**Brief:** Could you say how many lines in the records include "fair"? Please give the number by itself.
-- Opening Marker --
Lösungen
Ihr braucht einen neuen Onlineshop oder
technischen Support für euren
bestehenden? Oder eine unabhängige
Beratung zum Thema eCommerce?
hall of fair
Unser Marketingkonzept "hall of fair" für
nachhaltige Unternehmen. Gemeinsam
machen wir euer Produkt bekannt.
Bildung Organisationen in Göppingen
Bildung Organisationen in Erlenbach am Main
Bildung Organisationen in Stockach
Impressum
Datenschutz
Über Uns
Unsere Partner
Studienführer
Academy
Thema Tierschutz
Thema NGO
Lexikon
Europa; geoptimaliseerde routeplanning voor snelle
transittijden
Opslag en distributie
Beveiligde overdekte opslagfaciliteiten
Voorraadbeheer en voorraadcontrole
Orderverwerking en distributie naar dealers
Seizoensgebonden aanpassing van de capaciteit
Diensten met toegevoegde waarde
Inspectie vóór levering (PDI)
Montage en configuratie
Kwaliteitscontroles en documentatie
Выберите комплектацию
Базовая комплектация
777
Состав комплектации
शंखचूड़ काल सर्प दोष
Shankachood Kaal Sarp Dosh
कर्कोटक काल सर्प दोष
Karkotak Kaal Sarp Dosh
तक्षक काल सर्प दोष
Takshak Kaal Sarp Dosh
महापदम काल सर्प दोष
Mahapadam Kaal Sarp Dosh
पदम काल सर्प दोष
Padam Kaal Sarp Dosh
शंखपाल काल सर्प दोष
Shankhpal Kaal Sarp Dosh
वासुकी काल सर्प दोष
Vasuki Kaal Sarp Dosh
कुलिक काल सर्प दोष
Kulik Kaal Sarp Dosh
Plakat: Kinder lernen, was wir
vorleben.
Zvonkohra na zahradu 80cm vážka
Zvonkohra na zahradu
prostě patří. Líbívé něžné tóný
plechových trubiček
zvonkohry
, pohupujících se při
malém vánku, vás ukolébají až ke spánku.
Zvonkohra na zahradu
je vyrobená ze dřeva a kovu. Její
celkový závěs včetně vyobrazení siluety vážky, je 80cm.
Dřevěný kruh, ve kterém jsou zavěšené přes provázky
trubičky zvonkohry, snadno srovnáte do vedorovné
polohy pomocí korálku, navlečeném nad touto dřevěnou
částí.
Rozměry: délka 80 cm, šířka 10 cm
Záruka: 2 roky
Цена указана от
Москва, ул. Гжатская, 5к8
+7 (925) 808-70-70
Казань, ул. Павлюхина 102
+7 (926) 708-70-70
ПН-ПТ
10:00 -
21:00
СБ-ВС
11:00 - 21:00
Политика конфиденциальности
-- Closing Marker --
**Response area:** 2